Instructions for the task
Your output should be the exact lines from the start of the data through the line containing "Memes pendientes", with no pictures.

═══ Records provided ═══

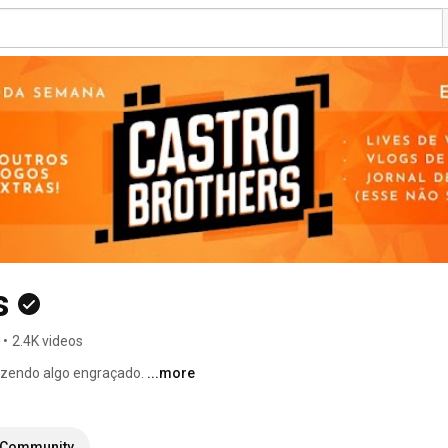
s
•
2.4K videos
zendo algo engraçado. 
...more
Community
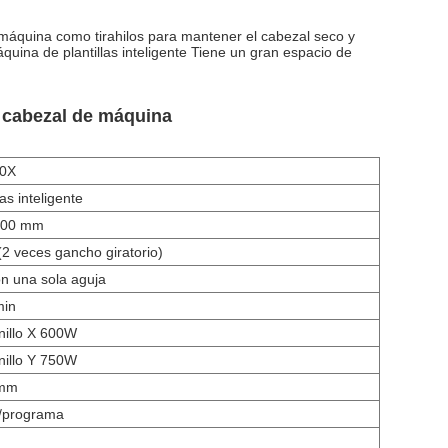
a máquina como tirahilos para mantener el cabezal seco y
ina de plantillas inteligente Tiene un gran espacio de
de cabezal de máquina
0X
as inteligente
900 mm
 (2 veces gancho giratorio)
n una sola aguja
min
nillo X 600W
nillo Y 750W
 mm
/programa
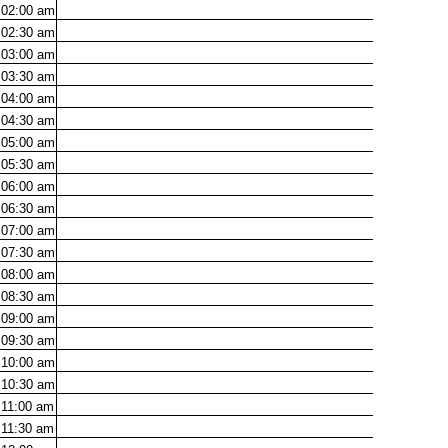
02:00
am
02:30
am
03:00
am
03:30
am
04:00
am
04:30
am
05:00
am
05:30
am
06:00
am
06:30
am
07:00
am
07:30
am
08:00
am
08:30
am
09:00
am
09:30
am
10:00
am
10:30
am
11:00
am
11:30
am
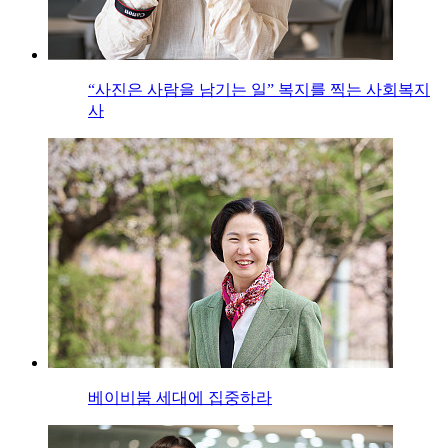
“사진은 사람을 남기는 일” 복지를 찍는 사회복지
사
베이비붐 세대에 집중하라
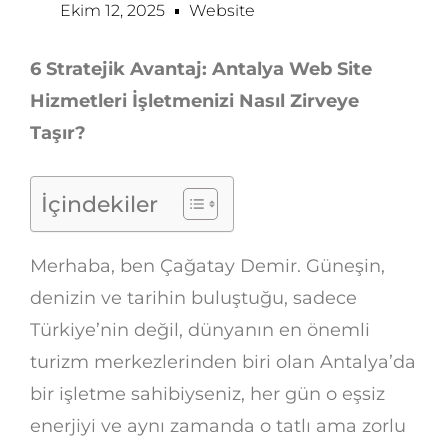
Ekim 12, 2025
Website
6 Stratejik Avantaj: Antalya Web Site
Hizmetleri İşletmenizi Nasıl Zirveye
Taşır?
İçindekiler
Merhaba, ben Çağatay Demir. Güneşin,
denizin ve tarihin buluştuğu, sadece
Türkiye’nin değil, dünyanın en önemli
turizm merkezlerinden biri olan Antalya’da
bir işletme sahibiyseniz, her gün o eşsiz
enerjiyi ve aynı zamanda o tatlı ama zorlu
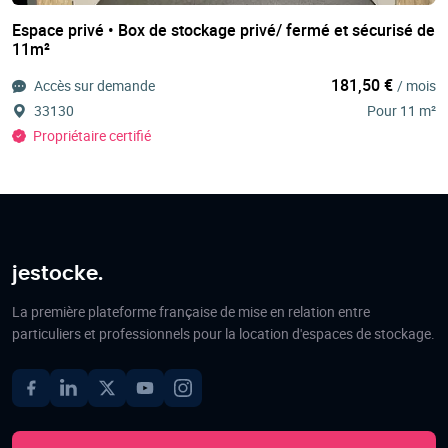
Espace privé • Box de stockage privé/ fermé et sécurisé de
11m²
181,50 €
Accès sur demande
/ mois
33130
Pour 11 m²
Propriétaire certifié
jestocke.
La première plateforme française de mise en relation entre
particuliers et professionnels pour la location d'espaces de stockage.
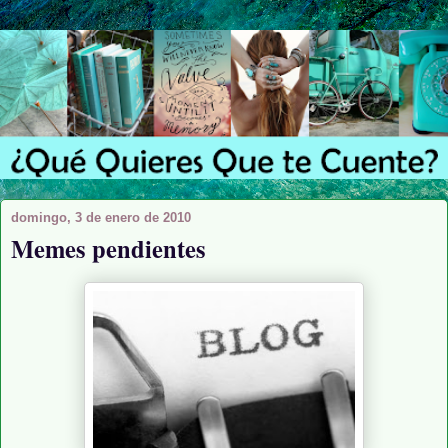
domingo, 3 de enero de 2010
Memes pendientes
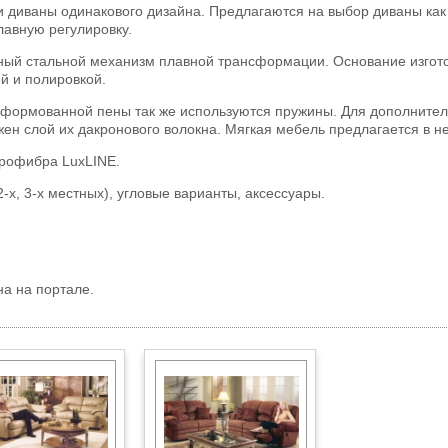
диваны одинакового дизайна. Предлагаются на выбор диваны как с
авную регулировку.
енный стальной механизм плавной трансформации. Основание изгот
й и полировкой.
о формованной пены так же используются пружины. Для дополнител
н слой их дакронового волокна. Мягкая мебель предлагается в не
икрофибра LuxLINE.
-х, 3-х местных), угловые варианты, аксессуары.
а на портале.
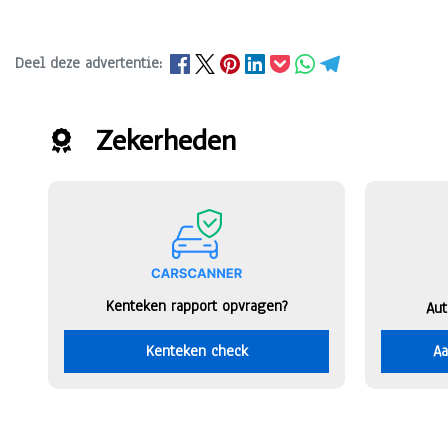
Deel deze advertentie:
Zekerheden
Kenteken rapport opvragen?
Aut
Kenteken check
Aa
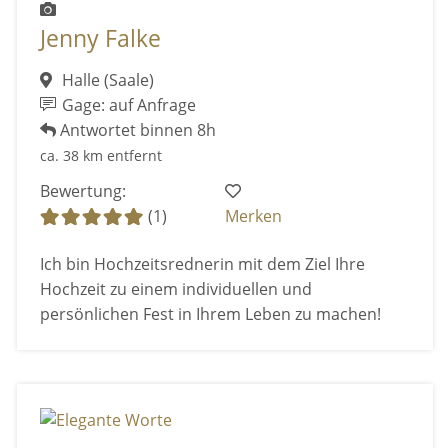
Jenny Falke
Halle (Saale)
Gage: auf Anfrage
Antwortet binnen 8h
ca. 38 km entfernt
Bewertung:
(1)
Merken
Ich bin Hochzeitsrednerin mit dem Ziel Ihre
Hochzeit zu einem individuellen und
persönlichen Fest in Ihrem Leben zu machen!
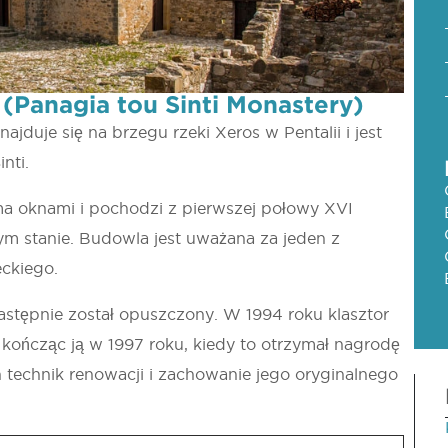
 (Panagia tou Sinti Monastery)
ajduje się na brzegu rzeki Xeros w Pentalii i jest
nti.
ma oknami i pochodzi z pierwszej połowy XVI
ym stanie. Budowla jest uważana za jeden z
ckiego.
astępnie został opuszczony. W 1994 roku klasztor
, kończąc ją w 1997 roku, kiedy to otrzymał nagrodę
technik renowacji i zachowanie jego oryginalnego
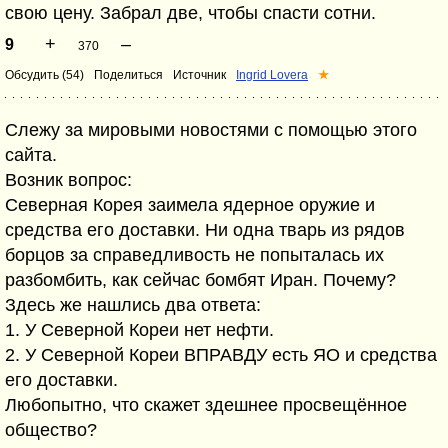
свою цену. Забрал две, чтобы спасти сотни.
+
–
9
370
Обсудить (54)
Поделиться
Источник
Ingrid Lovera
★
Слежу за мировыми новостями с помощью этого
сайта.
Возник вопрос:
Северная Корея заимела ядерное оружие и
средства его доставки. Ни одна тварь из рядов
борцов за справедливость не попыталась их
разбомбить, как сейчас бомбят Иран. Почему?
Здесь же нашлись два ответа:
1. У Северной Кореи нет нефти.
2. У Северной Кореи ВПРАВДУ есть ЯО и средства
его доставки.
Любопытно, что скажет здешнее просвещённое
общество?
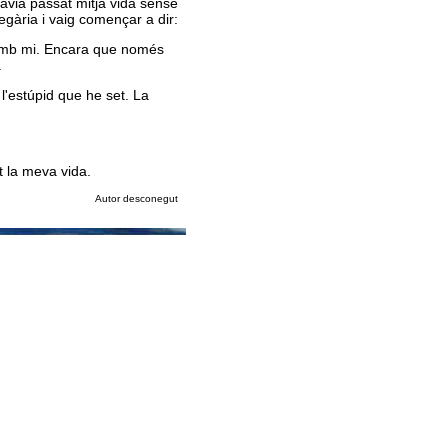
avia passat mitja vida sense
gària i vaig començar a dir:
 amb mi. Encara que només
.
l'estúpid que he set. La
t la meva vida.
Autor desconegut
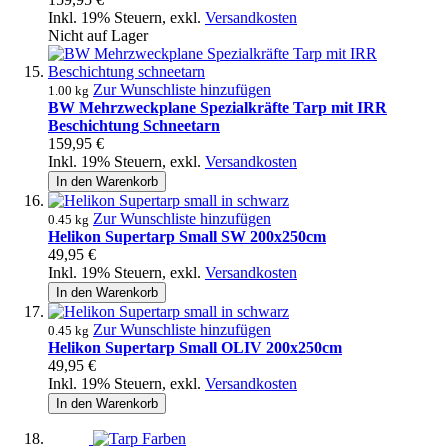
Inkl. 19% Steuern
,
exkl.
Versandkosten
Nicht auf Lager
Zur Wunschliste hinzufügen
1.00 kg
BW Mehrzweckplane Spezialkräfte Tarp mit IRR
Beschichtung Schneetarn
159,95 €
Inkl. 19% Steuern
,
exkl.
Versandkosten
In den Warenkorb
Zur Wunschliste hinzufügen
0.45 kg
Helikon Supertarp Small SW 200x250cm
49,95 €
Inkl. 19% Steuern
,
exkl.
Versandkosten
In den Warenkorb
Zur Wunschliste hinzufügen
0.45 kg
Helikon Supertarp Small OLIV 200x250cm
49,95 €
Inkl. 19% Steuern
,
exkl.
Versandkosten
In den Warenkorb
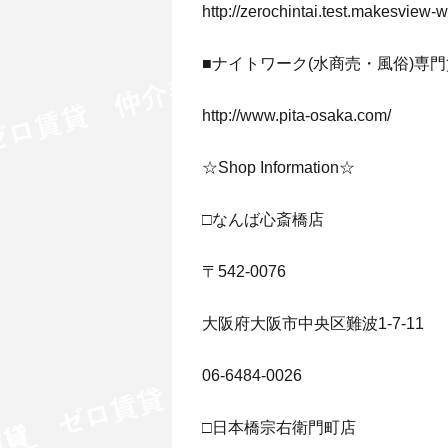
http://zerochintai.test.makesview
■ナイトワーク(水商売・風俗)専門
http://www.pita-osaka.com/
☆Shop Information☆
□なんば心斎橋店
〒542-0076
大阪府大阪市中央区難波1-7-11
06-6484-0026
□日本橋宗右衛門町店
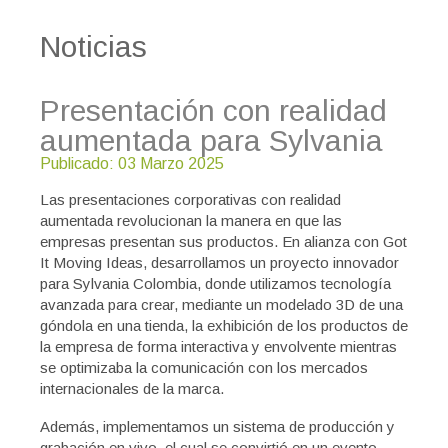
Noticias
Presentación con realidad
aumentada para Sylvania
Publicado: 03 Marzo 2025
Las presentaciones corporativas con realidad
aumentada revolucionan la manera en que las
empresas presentan sus productos. En alianza con Got
It Moving Ideas, desarrollamos un proyecto innovador
para Sylvania Colombia, donde utilizamos tecnología
avanzada para crear, mediante un modelado 3D de una
góndola en una tienda, la exhibición de los productos de
la empresa de forma interactiva y envolvente mientras
se optimizaba la comunicación con los mercados
internacionales de la marca.
Además, implementamos un sistema de producción y
grabación en vivo, el cual se convirtió en un evento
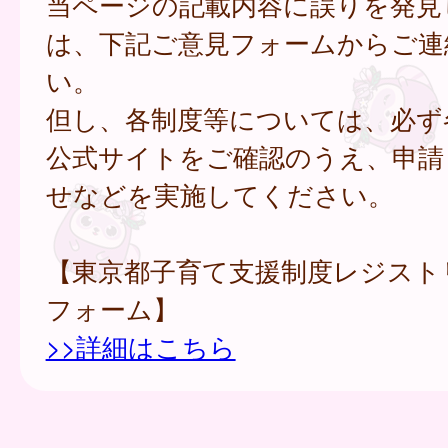
当ページの記載内容に誤りを発見
は、下記ご意見フォームからご連
い。
但し、各制度等については、必ず
公式サイトをご確認のうえ、申請
せなどを実施してください。
【東京都子育て支援制度レジスト
フォーム】
>>詳細はこちら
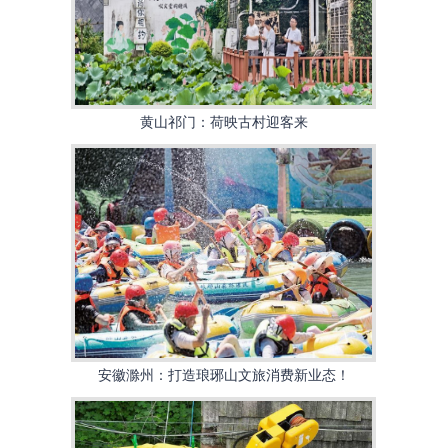
黄山祁门：荷映古村迎客来
安徽滁州：打造琅琊山文旅消费新业态！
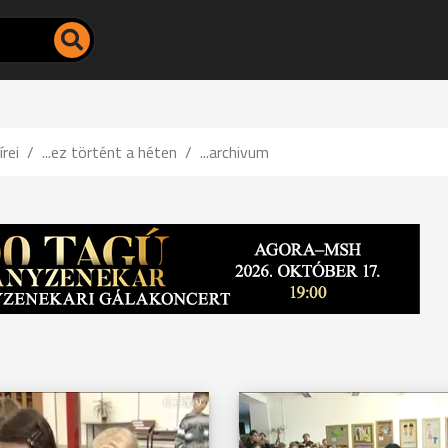
írei
...ez történt a héten
...archivum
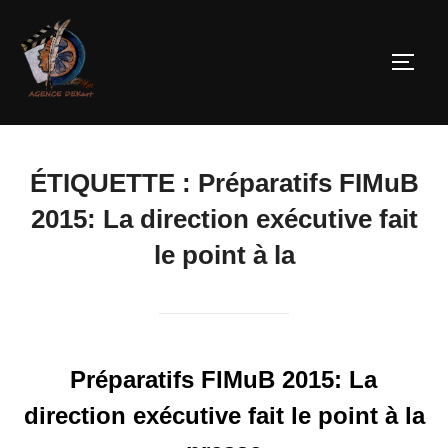
ÉTIQUETTE :
Préparatifs FIMuB
2015: La direction exécutive fait
le point à la
Préparatifs FIMuB 2015: La
direction exécutive fait le point à la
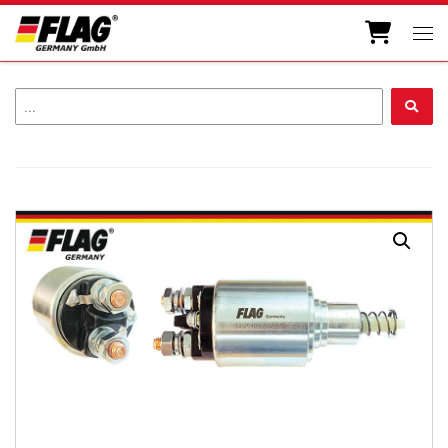
Zum Inhalt springen
Men
...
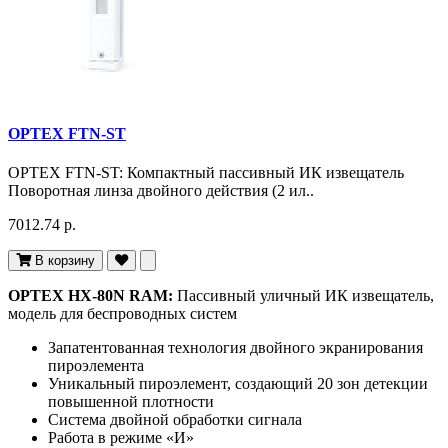
OPTEX FTN-ST
OPTEX FTN-ST: Компактный пассивный ИК извещатель
Поворотная линза двойного действия (2 ил..
7012.74 р.
В корзину
OPTEX HX-80N RAM:
Пассивный уличный ИК извещатель,
модель для беспроводных систем
Запатентованная технология двойного экранирования
пироэлемента
Уникальный пироэлемент, создающий 20 зон детекции
повышенной плотности
Система двойной обработки сигнала
Работа в режиме «И»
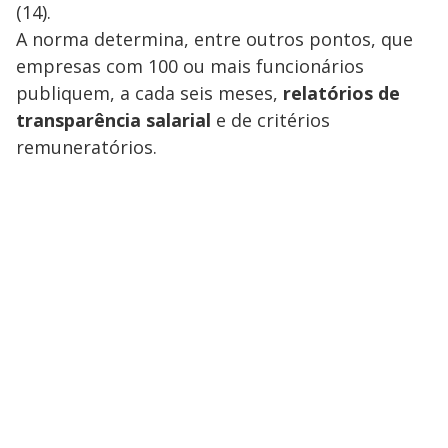
(14).
A norma determina, entre outros pontos, que
empresas com 100 ou mais funcionários
publiquem, a cada seis meses,
relatórios de
transparência salarial
e de critérios
remuneratórios.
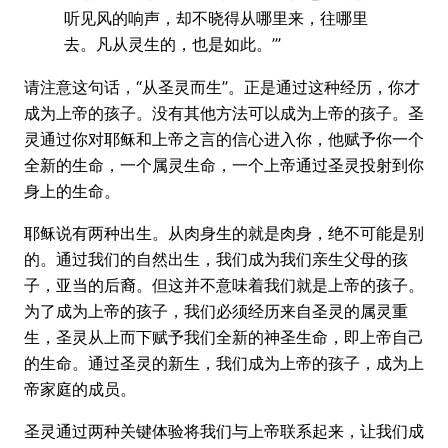
听见风的响声，却不晓得从哪里来，往哪里
去。凡从灵生的，也是如此。’”
请注意这句话，“从圣灵而生”。正是通过这种经历，你才
成为上帝的孩子。没有其他方法可以成为上帝的孩子。圣
灵通过你对耶稣和上帝之言的信心进入你，他赋予你一个
全新的生命，一个属灵生命，一个上帝通过圣灵投射到你
身上的生命。
耶稣说有两种出生。从肉身生的就是肉身，绝不可能是别
的。通过我们的自然出生，我们成为我们亲生父母的孩
子，亚当的后裔。但这并不意味着我们就是上帝的孩子。
为了成为上帝的孩子，我们必须经历来自圣灵的属灵重
生，圣灵从上而下赋予我们全新的神圣生命，即上帝自己
的生命。通过圣灵的新生，我们成为上帝的孩子，成为上
帝家庭的成员。
圣灵通过两种关键体验将我们与上帝联系起来，让我们成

═══

Answer to the exercise
s
•
2.4K videos
zendo algo engraçado. 
...more
Community
a máquina como tirahilos para mantener el cabezal seco y
ina de plantillas inteligente Tiene un gran espacio de
de cabezal de máquina
0X
as inteligente
900 mm
 (2 veces gancho giratorio)
n una sola aguja
min
nillo X 600W
nillo Y 750W
 mm
/programa
02:00
am
02:30
am
03:00
am
03:30
am
04:00
am
04:30
am
05:00
am
05:30
am
06:00
am
06:30
am
07:00
am
07:30
am
08:00
am
08:30
am
09:00
am
09:30
am
10:00
am
10:30
am
11:00
am
11:30
am
“사진은 사람을 남기는 일” 복지를 찍는 사회복지
사
베이비붐 세대에 집중하라
Ekim 12, 2025
Website
6 Stratejik Avantaj: Antalya Web Site
Hizmetleri İşletmenizi Nasıl Zirveye
Taşır?
İçindekiler
Merhaba, ben Çağatay Demir. Güneşin,
denizin ve tarihin buluştuğu, sadece
Türkiye’nin değil, dünyanın en önemli
turizm merkezlerinden biri olan Antalya’da
bir işletme sahibiyseniz, her gün o eşsiz
enerjiyi ve aynı zamanda o tatlı ama zorlu
Espace privé • Box de stockage privé/ fermé et sécurisé de
11m²
181,50 €
Accès sur demande
/ mois
33130
Pour 11 m²
Propriétaire certifié
jestocke.
La première plateforme française de mise en relation entre
particuliers et professionnels pour la location d'espaces de stockage.
domingo, 3 de enero de 2010
Memes pendientes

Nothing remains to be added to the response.